A Problem my teacher set me

This type of problem is not quantum theory or differential geometry. It only requires a bit of logic and the ability to understand the semantics of some simple English language sentences.

I am reminded of high school classmates who flunked easy courses in mathematics and English. I did not understand what was wrong with them and I do not understand what is missing in the minds of some who posted to this thread. It is not stupidity, although one might jump to that conclusion.

I apologize if some posters are hampered due to English being their second language, which would explain some of the nonsense being posted.
 
tsmid said:
Apart from the repeat method, there is actually a further way to satisfy the constraint, namely if you simply assume that, due to some freak coincidence, you draw only solid balls with the first draw in the first place.
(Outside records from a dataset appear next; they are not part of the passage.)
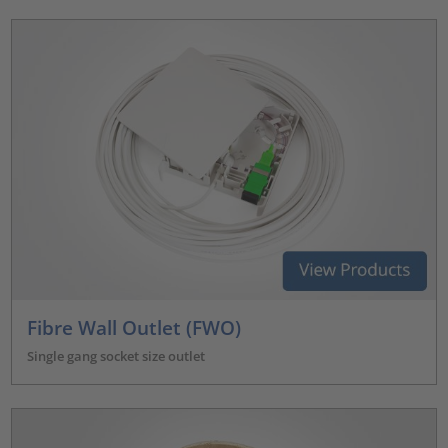
Fibre Wall Outlet (FWO)
Single gang socket size outlet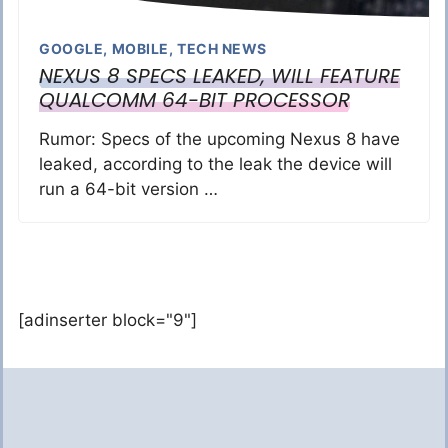
GOOGLE
,
MOBILE
,
TECH NEWS
NEXUS 8 SPECS LEAKED, WILL FEATURE
QUALCOMM 64-BIT PROCESSOR
Rumor: Specs of the upcoming Nexus 8 have
leaked, according to the leak the device will
run a 64-bit version …
[adinserter block="9"]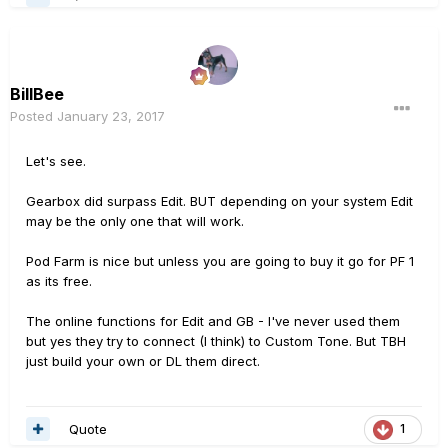
BillBee
Posted
January 23, 2017
Let's see.
Gearbox did surpass Edit. BUT depending on your system Edit
may be the only one that will work.
Pod Farm is nice but unless you are going to buy it go for PF 1
as its free.
The online functions for Edit and GB - I've never used them
but yes they try to connect (I think) to Custom Tone. But TBH
just build your own or DL them direct.
Quote
1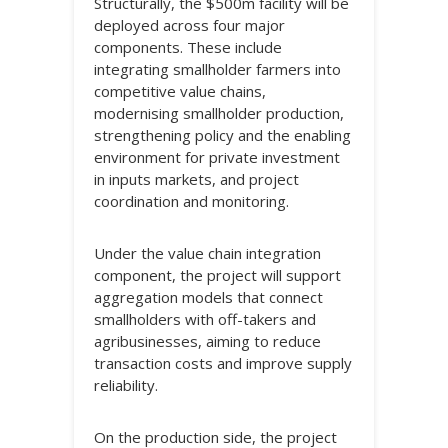
Structurally, the $500m facility will be
deployed across four major
components. These include
integrating smallholder farmers into
competitive value chains,
modernising smallholder production,
strengthening policy and the enabling
environment for private investment
in inputs markets, and project
coordination and monitoring.
Under the value chain integration
component, the project will support
aggregation models that connect
smallholders with off-takers and
agribusinesses, aiming to reduce
transaction costs and improve supply
reliability.
On the production side, the project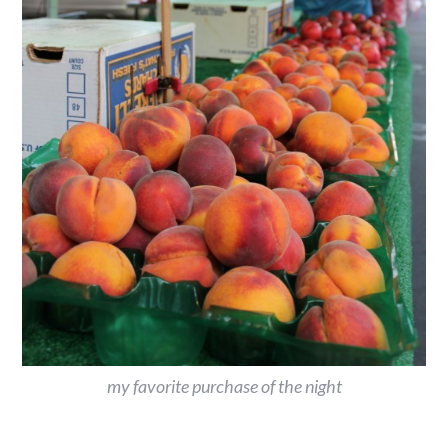
my favorite purchase of the night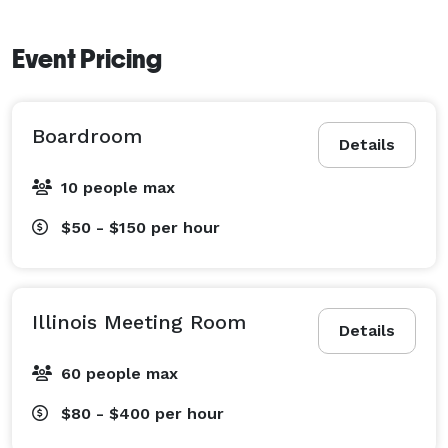
Event Pricing
Boardroom
Details
10 people max
$50 - $150
per hour
Illinois Meeting Room
Details
60 people max
$80 - $400
per hour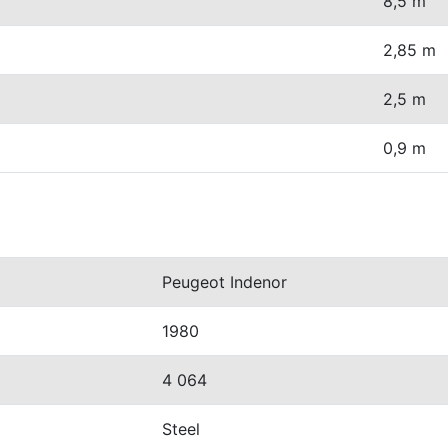
8,5 m
2,85 m
2,5 m
0,9 m
Peugeot Indenor
1980
4 064
Steel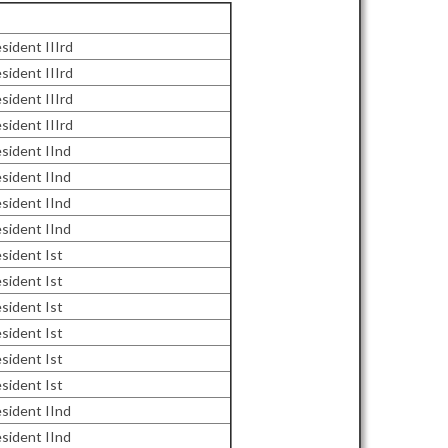
sident IIIrd
sident IIIrd
sident IIIrd
sident IIIrd
sident IInd
sident IInd
sident IInd
sident IInd
sident Ist
sident Ist
sident Ist
sident Ist
sident Ist
sident Ist
sident IInd
sident IInd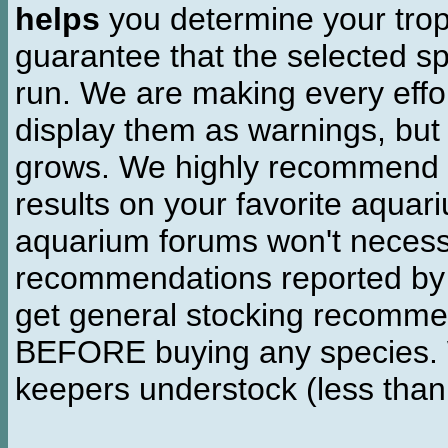
helps
you determine your tropi
guarantee that the selected sp
run. We are making every effor
display them as warnings, but
grows. We highly recommend y
results on your favorite aquar
aquarium forums won't necessa
recommendations reported b
get general stocking recomme
BEFORE buying any species. W
keepers understock (less than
This may be an unlikely scenario, but it is the only scenario that satisfies the constraint, and if you evaluate the second draws in this case, you will find that they are distributed 50/50 between solid and striped.

Thomas
Click to expand...

Really? Lets think about that.

Lets call the the always solid ball A, and the indeterminate ball B.
There are four possibilities for the first draw.

1. You draw ball A, and ball B was solid
2. You draw ball A, and ball B was striped
3. You draw ball B, and ball B was solid
4. You draw ball B, and ball B was striped

Without your freak coincidence, all 4 possibilities are equally likely. Your coincidence makes possibility 4 never happen, but the other three possibilities are still all equally likely. The results of the second draw would be

1. Solid
2. Striped
3. Solid

So, out of three equally likely possibilities, two are solid, and one is striped. The odds of pulling a solid on the second draw with your freak coincidence affecting the first draw is 2/3.
 
Dinosaur said:
This type of problem is not quantum theory or differential geometry. It only requires a bit of logic and the ability to understand the semantics of some simple English language sentences.

I am reminded of high school classmates who flunked easy courses in mathematics and English. I did not understand what was wrong with them and I do not understand what is missing in the minds of some who posted to this thread. It is not stupidity, although one might jump to that conclusion.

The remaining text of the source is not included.